(Transcribed page contents)

/---

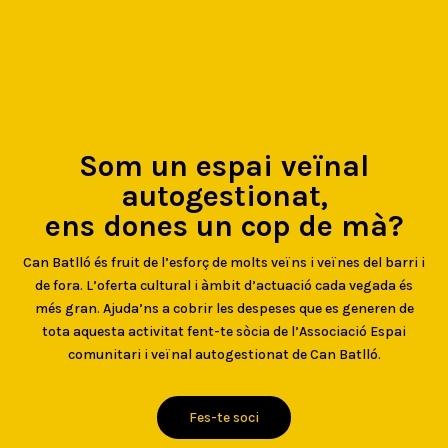
Som un espai veïnal
autogestionat,
ens dones un cop de mà?
Can Batlló és fruit de l’esforç de molts veïns i veïnes del barri i
de fora. L’oferta cultural i àmbit d’actuació cada vegada és
més gran. Ajuda’ns a cobrir les despeses que es generen de
tota aquesta activitat fent-te sòcia de l’Associació Espai
comunitari i veïnal autogestionat de Can Batlló.
Fes-te soci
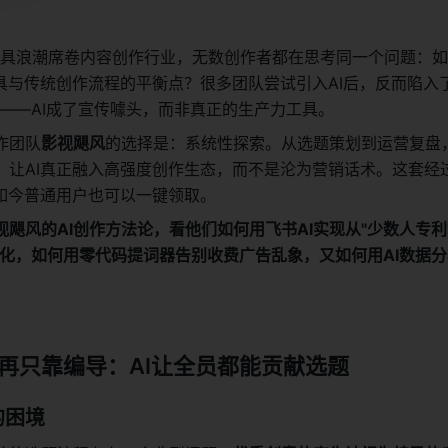
I工具浪潮席卷内容创作行业，无数创作者都在思考同一个问题：如
具与传统创作流程的平衡点？很多团队尝试引入AI后，反而陷入了
阱——AI成了宣传噱头，而非真正的生产力工具。
作团队
影视飓风
的选择是：系统性探索。从选题策划到运营复盘，
，让AI真正融入高强度创作生态，而不是沦为营销话术。这套经
，如今普通用户也可以一键领取。
飓风的AI创作方法论，看他们如何用飞书AI实现从"少数人专利
主化，如何用零代码提词器告别收费广告乱象，又如何用AI数据
再只靠编导：AI让全员都能贡献选题
的困境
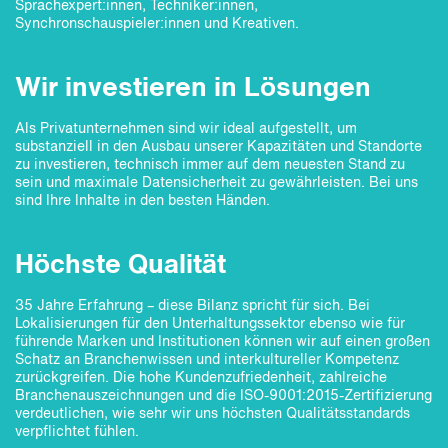
Sprachexpert:innen, Techniker:innen,
Synchronschauspieler:innen und Kreativen.
Wir investieren in Lösungen
Als Privatunternehmen sind wir ideal aufgestellt, um
substanziell in den Ausbau unserer Kapazitäten und Standorte
zu investieren, technisch immer auf dem neuesten Stand zu
sein und maximale Datensicherheit zu gewährleisten. Bei uns
sind Ihre Inhalte in den besten Händen.
Höchste Qualität
35 Jahre Erfahrung – diese Bilanz spricht für sich. Bei
Lokalisierungen für den Unterhaltungssektor ebenso wie für
führende Marken und Institutionen können wir auf einen großen
Schatz an Branchenwissen und interkultureller Kompetenz
zurückgreifen. Die hohe Kundenzufriedenheit, zahlreiche
Branchenauszeichnungen und die ISO-9001:2015-Zertifizierung
verdeutlichen, wie sehr wir uns höchsten Qualitätsstandards
verpflichtet fühlen.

\---

§ **WORK TASK**
Search the entries for the word "veïnal" and pick out every line that holds it.

§ **WRITTEN ANSWER**
Som un espai veïnal
comunitari i veïnal autogestionat de Can Batlló.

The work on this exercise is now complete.